**TASK DATA**
========

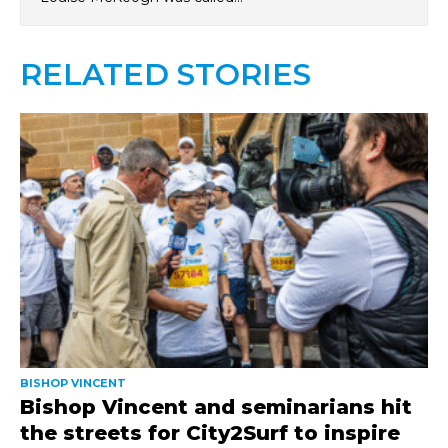
RELATED STORIES
BISHOP VINCENT
Bishop Vincent and seminarians hit
the streets for City2Surf to inspire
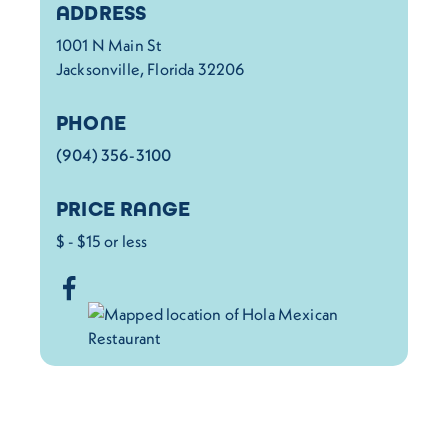
Details
ADDRESS
1001 N Main St
Jacksonville, Florida 32206
PHONE
(904) 356-3100
PRICE RANGE
$ - $15 or less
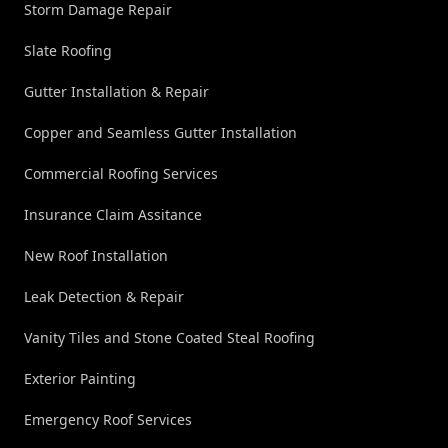
Storm Damage Repair
Slate Roofing
Gutter Installation & Repair
Copper and Seamless Gutter Installation
Commercial Roofing Services
Insurance Claim Assitance
New Roof Installation
Leak Detection & Repair
Vanity Tiles and Stone Coated Steal Roofing
Exterior Painting
Emergency Roof Services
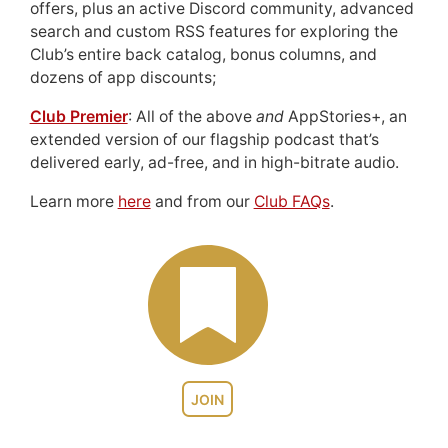
offers, plus an active Discord community, advanced
search and custom RSS features for exploring the
Club’s entire back catalog, bonus columns, and
dozens of app discounts;
Club Premier
: All of the above
and
AppStories+, an
extended version of our flagship podcast that’s
delivered early, ad-free, and in high-bitrate audio.
Learn more
here
and from our
Club FAQs
.
JOIN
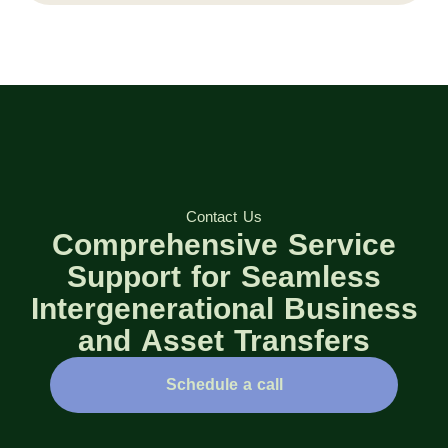
Contact Us
Comprehensive Service
Support for Seamless
Intergenerational Business
and Asset Transfers
Schedule a call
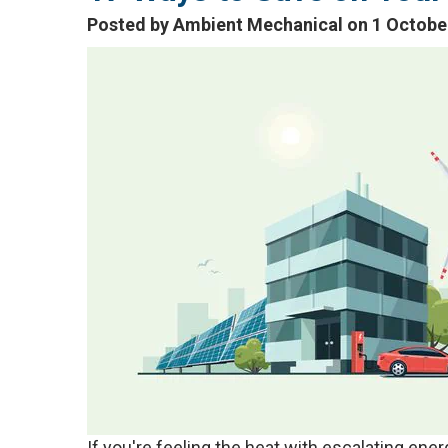
Posted by Ambient Mechanical on 1 Octobe
If you're feeling the heat with escalating en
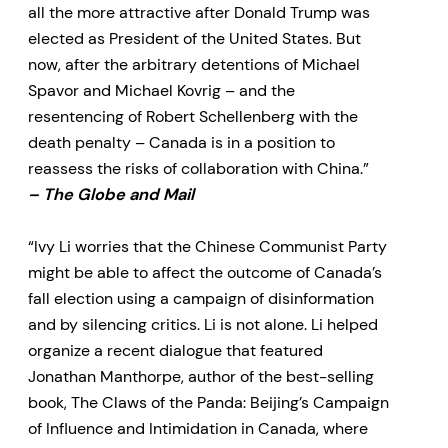
all the more attractive after Donald Trump was
elected as President of the United States. But
now, after the arbitrary detentions of Michael
Spavor and Michael Kovrig – and the
resentencing of Robert Schellenberg with the
death penalty – Canada is in a position to
reassess the risks of collaboration with China.”
– The Globe and Mail
“Ivy Li worries that the Chinese Communist Party
might be able to affect the outcome of Canada’s
fall election using a campaign of disinformation
and by silencing critics. Li is not alone. Li helped
organize a recent dialogue that featured
Jonathan Manthorpe, author of the best-selling
book, The Claws of the Panda: Beijing’s Campaign
of Influence and Intimidation in Canada, where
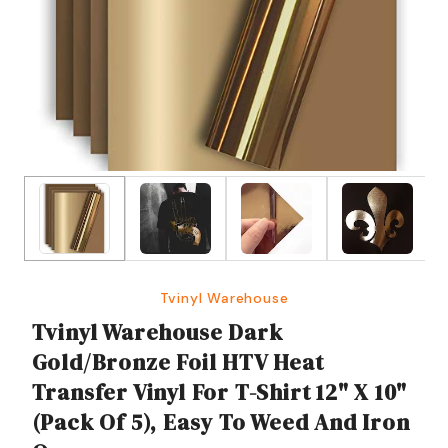
Tvinyl Warehouse
Tvinyl Warehouse Dark
Gold/Bronze Foil HTV Heat
Transfer Vinyl For T-Shirt 12" X 10"
(Pack Of 5), Easy To Weed And Iron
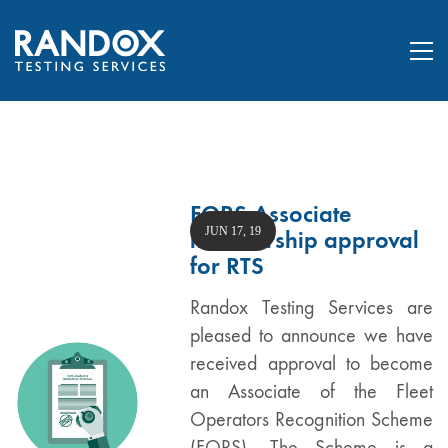
FORS Associate
JUN 17, 19
membership approval
for RTS
Randox Testing Services are
pleased to announce we have
received approval to become
an Associate of the Fleet
Operators Recognition Scheme
(FORS). The Scheme is a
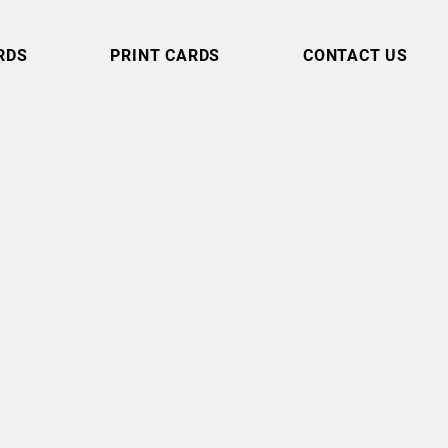
RDS
PRINT CARDS
CONTACT US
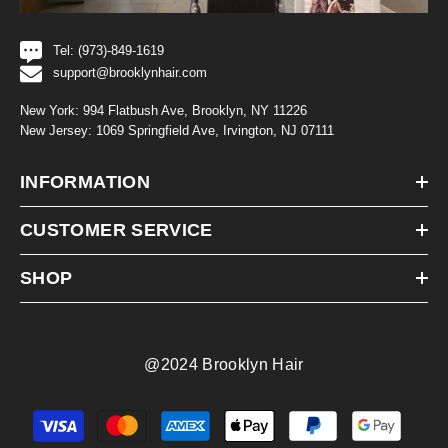
Tel: (973)-849-1619
support@brooklynhair.com
New York: 994 Flatbush Ave, Brooklyn, NY 11226
New Jersey: 1069 Springfield Ave, Irvington, NJ 07111
INFORMATION
CUSTOMER SERVICE
SHOP
@2024 Brooklyn Hair
Payment
methods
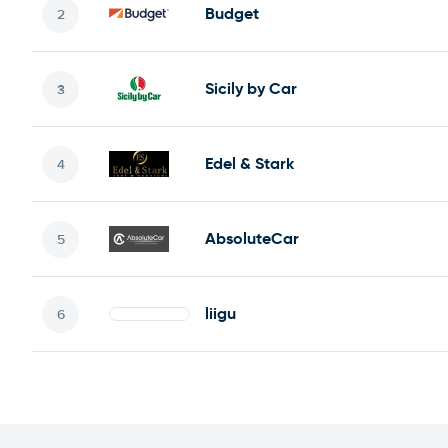
Budget
Sicily by Car
Edel & Stark
AbsoluteCar
liigu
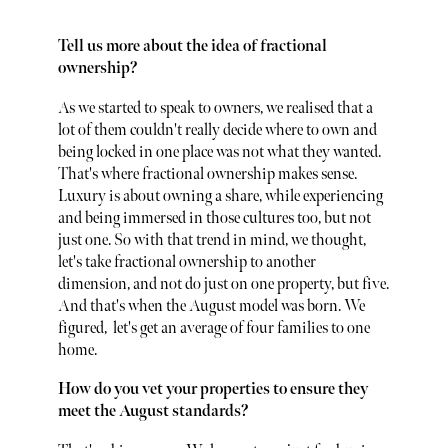
Tell us more about the idea of fractional
ownership?
As we started to speak to owners, we realised that a
lot of them couldn't really decide where to own and
being locked in one place was not what they wanted.
That's where fractional ownership makes sense.
Luxury is about owning a share, while experiencing
and being immersed in those cultures too, but not
just one. So with that trend in mind, we thought,
let's take fractional ownership to another
dimension, and not do just on one property, but five.
And that's when the August model was born. We
figured, let's get an average of four families to one
home.
How do you vet your properties to ensure they
meet the August standards?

========

**WORK INSTRUCTION**
Whenever the string "Associate" appears on a line of the material, that line counts; report the count and nothing else.

**RESULT OF THE TASK**
2